-- Source data --
□ □ □ □

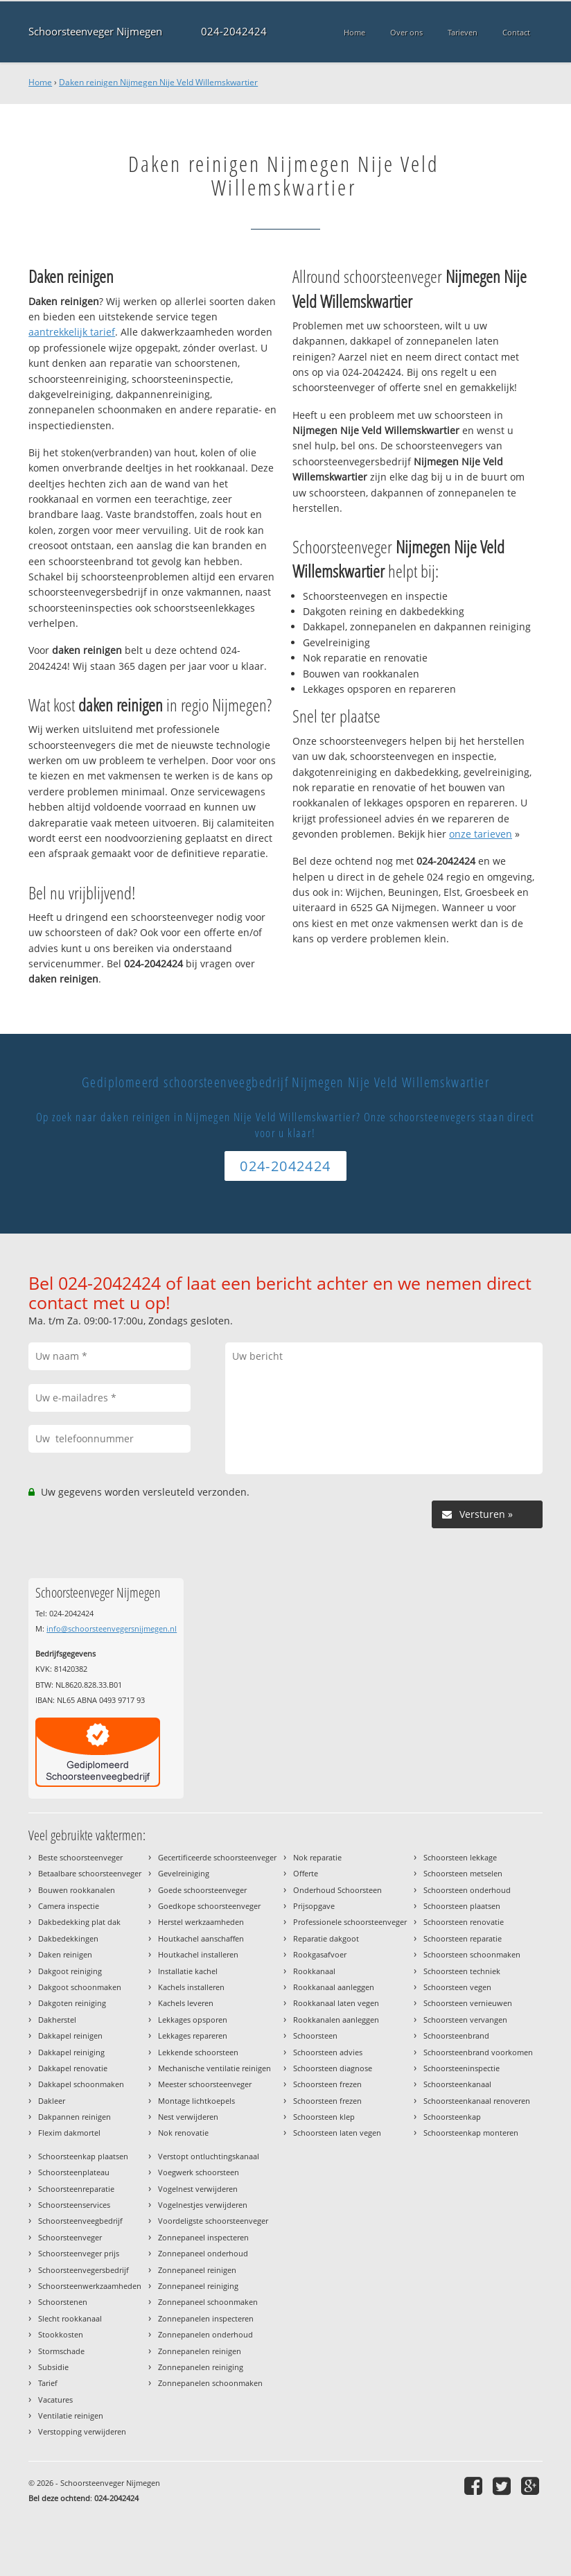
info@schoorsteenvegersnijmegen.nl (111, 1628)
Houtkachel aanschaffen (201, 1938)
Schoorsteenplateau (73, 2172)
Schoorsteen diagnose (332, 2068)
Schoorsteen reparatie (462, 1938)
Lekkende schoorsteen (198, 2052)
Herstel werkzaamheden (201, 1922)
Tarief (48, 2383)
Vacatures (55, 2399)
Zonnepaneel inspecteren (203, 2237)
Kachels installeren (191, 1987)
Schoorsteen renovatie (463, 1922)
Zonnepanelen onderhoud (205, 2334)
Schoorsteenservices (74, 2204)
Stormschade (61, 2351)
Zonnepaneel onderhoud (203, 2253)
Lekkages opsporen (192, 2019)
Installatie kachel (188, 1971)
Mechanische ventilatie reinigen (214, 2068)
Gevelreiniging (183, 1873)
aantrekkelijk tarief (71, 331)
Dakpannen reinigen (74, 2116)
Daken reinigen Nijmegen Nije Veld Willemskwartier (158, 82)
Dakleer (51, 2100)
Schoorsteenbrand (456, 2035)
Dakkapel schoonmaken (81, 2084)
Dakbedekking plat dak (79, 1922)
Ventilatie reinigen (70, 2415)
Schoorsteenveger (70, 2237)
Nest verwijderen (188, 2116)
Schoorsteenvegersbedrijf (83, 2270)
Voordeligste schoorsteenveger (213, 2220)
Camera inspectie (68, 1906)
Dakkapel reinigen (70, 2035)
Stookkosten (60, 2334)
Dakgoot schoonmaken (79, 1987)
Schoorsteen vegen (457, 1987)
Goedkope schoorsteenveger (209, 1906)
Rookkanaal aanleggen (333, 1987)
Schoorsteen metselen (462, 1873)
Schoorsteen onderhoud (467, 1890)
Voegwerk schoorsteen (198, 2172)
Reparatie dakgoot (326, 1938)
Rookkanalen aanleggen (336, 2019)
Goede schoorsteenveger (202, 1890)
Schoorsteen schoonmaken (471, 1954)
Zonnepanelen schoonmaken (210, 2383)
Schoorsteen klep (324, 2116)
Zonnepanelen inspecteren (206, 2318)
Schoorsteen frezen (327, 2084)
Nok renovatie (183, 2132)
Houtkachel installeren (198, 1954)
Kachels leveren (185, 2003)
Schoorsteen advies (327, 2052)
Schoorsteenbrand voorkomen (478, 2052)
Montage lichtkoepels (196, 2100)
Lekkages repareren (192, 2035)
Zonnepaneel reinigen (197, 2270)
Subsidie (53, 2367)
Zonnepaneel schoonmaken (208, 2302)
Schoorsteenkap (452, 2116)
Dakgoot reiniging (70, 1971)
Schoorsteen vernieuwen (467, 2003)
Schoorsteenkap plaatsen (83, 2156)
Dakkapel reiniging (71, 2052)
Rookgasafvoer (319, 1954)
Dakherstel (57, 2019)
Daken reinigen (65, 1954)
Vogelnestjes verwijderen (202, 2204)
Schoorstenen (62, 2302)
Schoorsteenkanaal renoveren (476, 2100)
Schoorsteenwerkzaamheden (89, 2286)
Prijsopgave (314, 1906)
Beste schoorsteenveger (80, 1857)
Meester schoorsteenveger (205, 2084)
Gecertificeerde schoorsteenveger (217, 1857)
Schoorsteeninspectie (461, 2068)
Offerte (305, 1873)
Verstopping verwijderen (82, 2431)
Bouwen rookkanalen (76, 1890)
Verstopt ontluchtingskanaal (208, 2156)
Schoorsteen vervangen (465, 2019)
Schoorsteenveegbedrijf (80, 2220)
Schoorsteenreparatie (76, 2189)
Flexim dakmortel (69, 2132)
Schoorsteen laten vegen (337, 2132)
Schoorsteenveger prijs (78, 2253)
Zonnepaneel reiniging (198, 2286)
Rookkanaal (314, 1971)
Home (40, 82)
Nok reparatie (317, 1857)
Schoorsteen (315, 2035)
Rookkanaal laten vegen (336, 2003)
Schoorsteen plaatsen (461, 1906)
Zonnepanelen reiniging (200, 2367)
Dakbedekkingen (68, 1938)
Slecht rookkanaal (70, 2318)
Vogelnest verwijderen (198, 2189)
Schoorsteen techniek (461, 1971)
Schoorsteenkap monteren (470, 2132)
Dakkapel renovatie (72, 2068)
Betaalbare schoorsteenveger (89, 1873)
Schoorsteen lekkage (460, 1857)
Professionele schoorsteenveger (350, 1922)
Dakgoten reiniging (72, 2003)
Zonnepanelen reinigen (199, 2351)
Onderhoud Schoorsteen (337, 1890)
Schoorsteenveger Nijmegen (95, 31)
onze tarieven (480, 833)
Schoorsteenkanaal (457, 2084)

□ □ □ □

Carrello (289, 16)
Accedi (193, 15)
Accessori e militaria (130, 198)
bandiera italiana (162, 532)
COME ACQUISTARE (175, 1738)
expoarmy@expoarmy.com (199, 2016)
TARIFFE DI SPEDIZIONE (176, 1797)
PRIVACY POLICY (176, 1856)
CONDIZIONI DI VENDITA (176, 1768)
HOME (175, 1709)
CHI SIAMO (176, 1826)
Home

□ □ □ □

-- Exercise details --
Taking the entries above, restate exactly those lines that fall between the line with "info@schoorsteenvegersnijmegen.nl (111, 1628)" and the line with "Mechanische ventilatie reinigen (214, 2068)", keeping both of those lines too.

-- Exercise output --
info@schoorsteenvegersnijmegen.nl (111, 1628)
Houtkachel aanschaffen (201, 1938)
Schoorsteenplateau (73, 2172)
Schoorsteen diagnose (332, 2068)
Schoorsteen reparatie (462, 1938)
Lekkende schoorsteen (198, 2052)
Herstel werkzaamheden (201, 1922)
Tarief (48, 2383)
Vacatures (55, 2399)
Zonnepaneel inspecteren (203, 2237)
Kachels installeren (191, 1987)
Schoorsteen renovatie (463, 1922)
Zonnepanelen onderhoud (205, 2334)
Schoorsteenservices (74, 2204)
Stormschade (61, 2351)
Zonnepaneel onderhoud (203, 2253)
Lekkages opsporen (192, 2019)
Installatie kachel (188, 1971)
Mechanische ventilatie reinigen (214, 2068)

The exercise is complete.